Blog > Data Journalism > How is an algorithmic bias composed?

How is an algorithmic bias composed?

Algorithms and codes developed by humans get as much or more wrong than we do, but how do they work?

Available in:

Español

By Sasha Muñoz Vergara. Published July 19, 2021

Facial recognition at airports, what political ads you see, how your application for your future jobs are vetted, how to diagnose if you have Covid-19 or even predict the risk of fire in your home are all decisions that technology is involved in. Humans are prone to make mistakes, but that doesn’t mean that algorithms are necessarily better.

What is algorithmic bias?

An algorithm is defined and ordered instructions for solving a problem or performing a task on a computer. Much of all the knowledge we share is transmitted in the form of a sequence of steps to follow. But these systems can be biased depending on who builds them, how they are developed, and how they are finally used. That is known as algorithmic bias.

It’s hard to figure out exactly how systems can be susceptible to that kind of bias. But, according to a Vox article on the subject, “this technology often operates in a corporate black box, meaning we don’t know how a particular AI or algorithm was designed, what data helped build it, or how it works.”

Algorithms are trained with data

Machine learning, or “automatic learning” (a type of artificial intelligence), is a form of “training.” It involves exposing a computer to a lot of data so that the computer then learns to make judgments, or predictions, about the information it processes based on the patterns it observes.

For example, let’s say you want to train a computer system to recognize whether an object is a book based on some factors, such as its texture, weight, and dimensions. A human could do it, but a computer could do it more quickly.

“To train the system, you show the computer the metrics attributed to a bunch of different objects. Then, you give the computer system the metrics for each object and tell it when the objects are books and not.
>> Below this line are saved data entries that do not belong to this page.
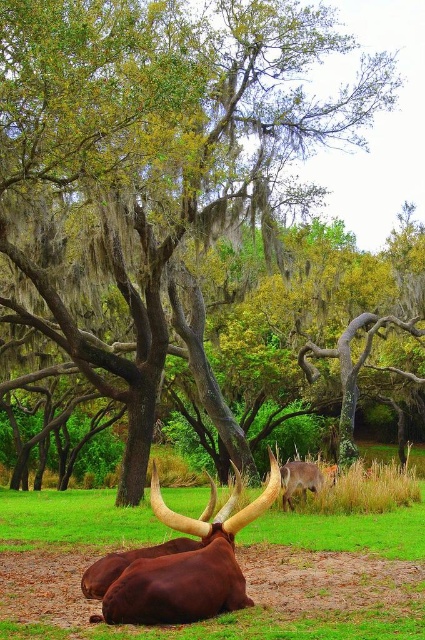 Question: From the image, what is the correct spatial relationship of brown glossy horned bull at lower center in relation to shiny brown deer at center?

Choices:
 (A) above
 (B) below

Answer: (A)

Question: Is brown glossy horned bull at lower center closer to camera compared to shiny brown deer at center?

Choices:
 (A) no
 (B) yes

Answer: (B)

Question: Which of the following is the farthest from the observer?

Choices:
 (A) (263, 497)
 (B) (300, 476)

Answer: (B)

Question: Considering the relative positions of brown glossy horned bull at lower center and shiny brown deer at center in the image provided, where is brown glossy horned bull at lower center located with respect to shiny brown deer at center?

Choices:
 (A) left
 (B) right

Answer: (A)

Question: Which of the following is the closest to the observer?

Choices:
 (A) shiny brown deer at center
 (B) brown glossy horned bull at lower center

Answer: (B)

Question: Among these objects, which one is farthest from the camera?

Choices:
 (A) brown glossy horned bull at lower center
 (B) shiny brown deer at center

Answer: (B) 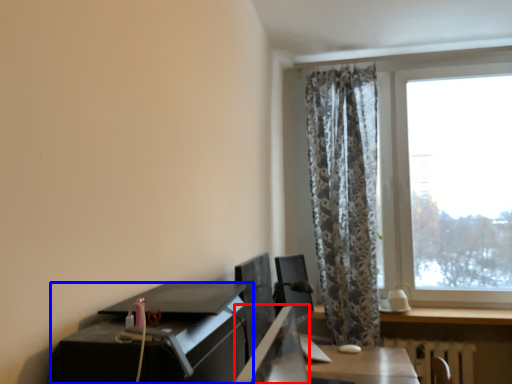 Question: Which of the following is the farthest to the observer, desktop (highlighted by a red box) or desk (highlighted by a blue box)?

Choices:
 (A) desktop
 (B) desk

Answer: (B) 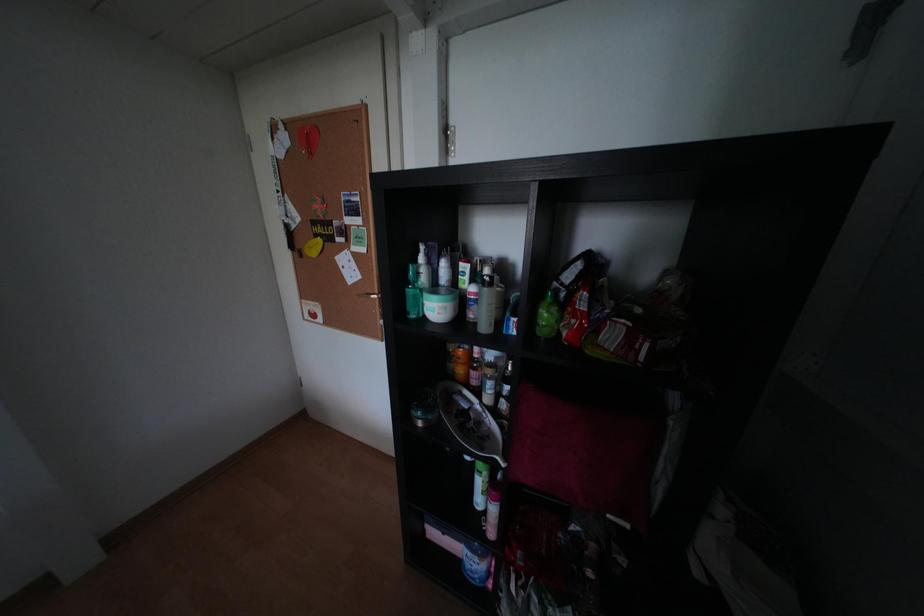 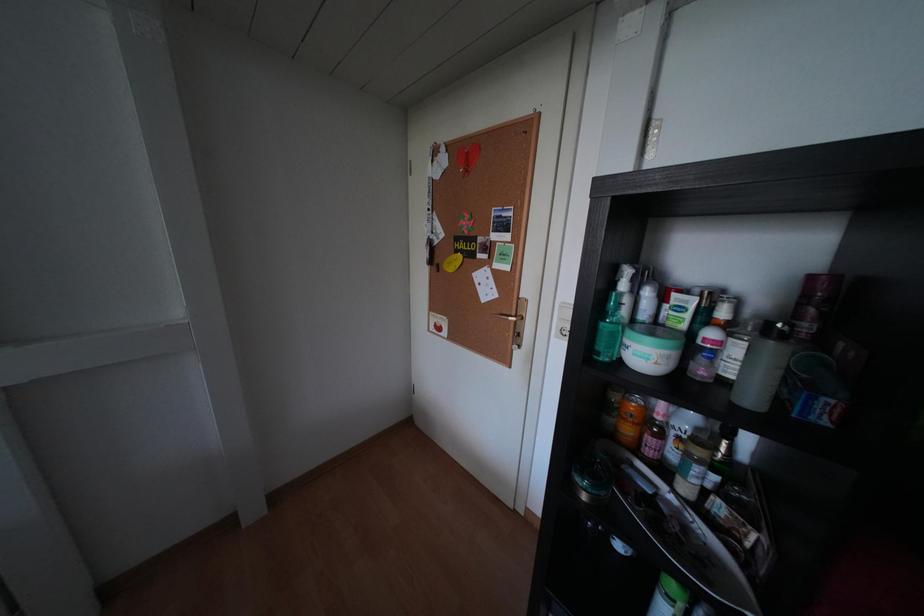 Question: The camera is either moving clockwise (left) or counter-clockwise (right) around the object. The first image is from the beginning of the video and the second image is from the end. Is the camera moving left or right when shooting the video?

Choices:
 (A) Left
 (B) Right

Answer: (B) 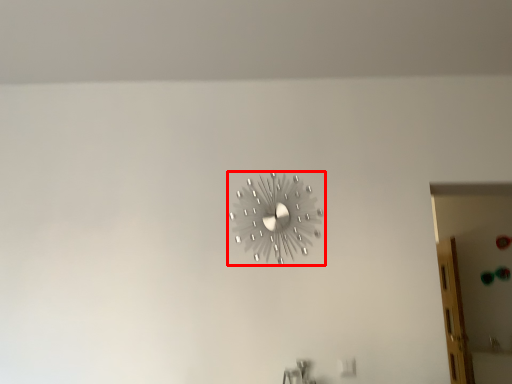 Question: Where is wall clock (annotated by the red box) located in relation to glass door in the image?

Choices:
 (A) left
 (B) right

Answer: (A) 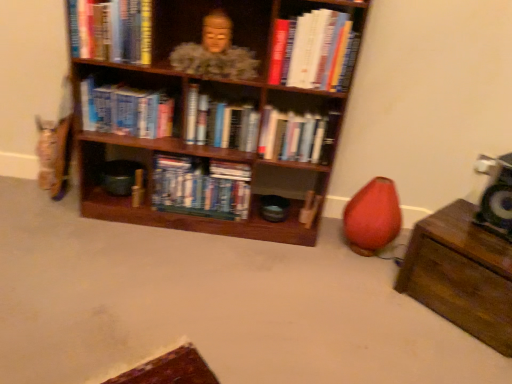 Locate an element on the screen. This screenshot has width=512, height=384. free space between wooden bookshelf at center and brown wooden chest at lower right is located at coordinates (296, 264). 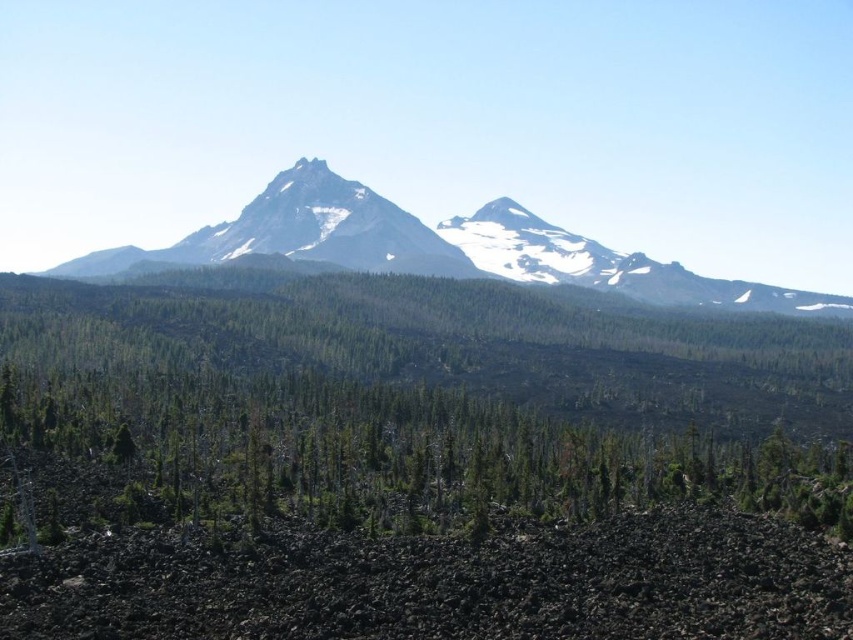 You are an environmental scientist studying the landscape. You need to determine which object takes up more visual space in the image between the green matte tree at center and the snowy granite mountain range at center. Which one is it?

The snowy granite mountain range at center occupies more visual space than the green matte tree at center according to the description.

You are a hiker planning to take a photo of the snowy granite mountain range at center from the green matte tree at center. Will the tree block your view of the mountain range?

The green matte tree at center is positioned under the snowy granite mountain range at center, so the tree will block your view of the mountain range. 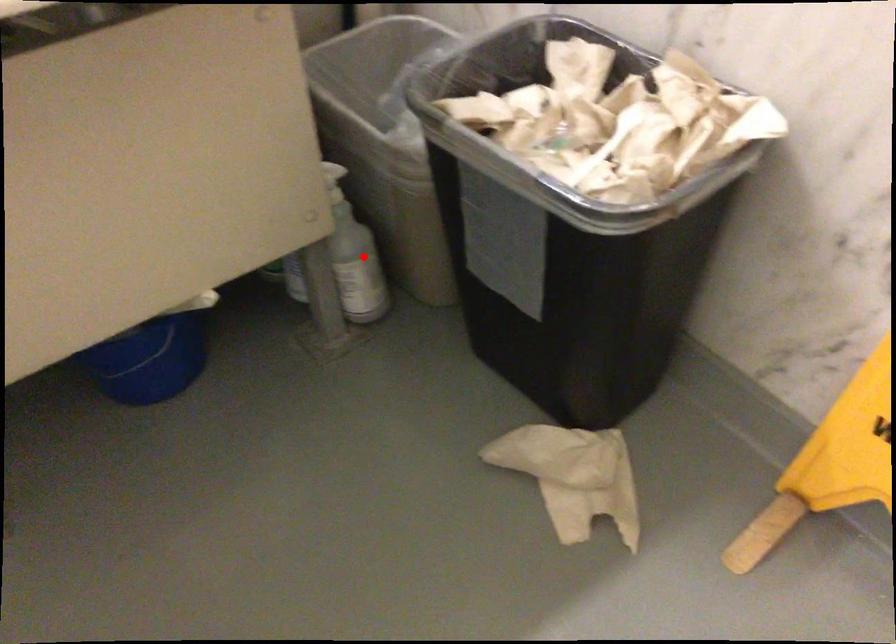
Then, after continuous testing and refinement, the system is supposed to learn what a book indicates and, hopefully, be able to predict in the future whether an object is a book, based on those metrics, without human help,” says this video from Google explaining how biases work in machine learning.

We are all biassed towards one way of thinking. Imagine trying to teach only your way of thinking to a computer. It would be missing an infinitude of data for the machine to feed its database and have precisely the answer you expect or someone else requires. It seems relatively straightforward. Include in the first batch of data a range of different and unrepeatable types of items, but it is more complex than that.

What is the impact of algorithmic biases?

These systems are often applied to situations that have far more severe consequences than the task of identifying books and in scenarios where there is not necessarily an “objective” answer. Usually, the batch of data entered into the algorithms is not complete or carefully selected to fall into discriminatory bias.

An example of this was exposed in the research Gender Shades: Intersectional Accuracy Disparities in Commercial Gender Classification, also discussed in the documentary Coded Bias, a documentary directed by Shalini Kantayya. This study navigated through others to conclude that many of the tools used today for facial recognition rely on algorithms trained with biased and discriminatory data, mainly based on gender and race.

Another study found that a computer programmed to learn the English language automatically contains discriminatory biases toward black people. What facial features was this program picking up for analysis? Is it the physical features of certain ethnic groups that are discriminated against in the judicial system? Algorithms are powerful, but more so is the type of data you feed those algorithms to teach them to bias.

How to fight against algorithmic bias?

alt_text

MIT graduate student Joy Buolamwini was working with facial analysis software when she noticed a problem: the software did not detect her face because the people who coded the algorithm had not taught her how to identify a wide range of skin tones and facial expressions structures. That’s how she founded the Algorithmic Justice League, whose goal is to raise awareness of the social implications of artificial intelligence through art and research.

There is hope for this. Buolamwini points out that we are not limited to just one database to train computers. Instead, we can create as many data sets as possible, which “more comprehensively reflect a portrait of humanity,” as she mentioned in one of his Ted Talks.

Another solution to make algorithms more accurate would be to regulate them by law, but the current regulatory framework for technology is mainly reactive. Consider the Federal Trade Commission’s (FTC) $5 billion fine against Facebook for data privacy violations. It contains virtually no technical enforcement mechanisms, only human and organizational ones.

According to this article on ethical algorithms, an alternative approach is to allow technology regulators to be proactive in their enforcement and investigations. Thus, if, for example, there is a gender bias, black-box it could be discovered by regulators in a controlled, confidential, automated experiment with black box access to the model that will then market.